_Task item:_
Would you copy each line of the records that includes the word "este"?

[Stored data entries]
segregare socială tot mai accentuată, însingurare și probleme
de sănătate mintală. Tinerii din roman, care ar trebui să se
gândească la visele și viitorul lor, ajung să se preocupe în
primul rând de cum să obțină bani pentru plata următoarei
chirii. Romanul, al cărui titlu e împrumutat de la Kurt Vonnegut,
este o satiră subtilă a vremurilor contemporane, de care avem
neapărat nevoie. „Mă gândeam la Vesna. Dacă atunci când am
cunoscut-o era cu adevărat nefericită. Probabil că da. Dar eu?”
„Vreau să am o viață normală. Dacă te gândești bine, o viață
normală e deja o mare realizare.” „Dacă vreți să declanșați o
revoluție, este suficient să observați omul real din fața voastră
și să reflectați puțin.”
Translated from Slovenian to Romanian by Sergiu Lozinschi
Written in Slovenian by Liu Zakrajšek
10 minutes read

_Answer:_
este o satiră subtilă a vremurilor contemporane, de care avem
revoluție, este suficient să observați omul real din fața voastră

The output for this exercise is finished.